13. In executing this Agreement, the Parties represent and
certify that they do so with full knowledge of any and all rights which they
have and that they do not rely, and have not relied, on any representations made
by the other Party, or a representative of the other Party, with regard to this
Agreement or the basis thereof. Each Party assumes the risk of any mistake of
fact on its part in connection with the true facts involved herein and with
regard to any facts which are now unknown by him/her. In this connection, all
rights under Section 1542 of the California Civil Code are hereby expressly
waived by the Parties. Such statute provides as follows:
"A general release does not extend to claims which
the creditor does not know of or suspect to exist
in his favor at the time of executing the release,
which if known by him must have materially
affected his settlement with the debtor."

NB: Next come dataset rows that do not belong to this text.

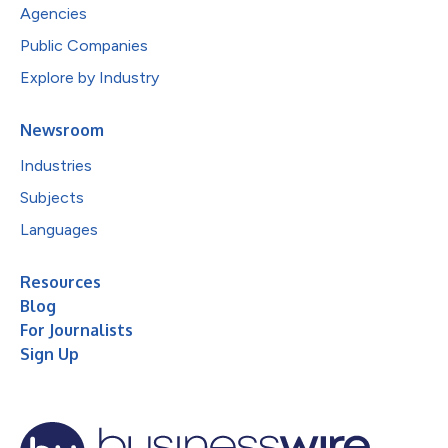
Agencies
Public Companies
Explore by Industry
Newsroom
Industries
Subjects
Languages
Resources
Blog
For Journalists
Sign Up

14. Thus, notwithstanding the provisions of Section 1542, and for
the purpose of implementing a full and complete Agreement and discharge, the
Parties expressly acknowledge that this Agreement is intended to include in its
effect, without limitation, all claims which any party does not know or suspect
to exist in its favor at the time of the execution hereof, and that this
Agreement contemplates the extinguishment of any such claim or claims.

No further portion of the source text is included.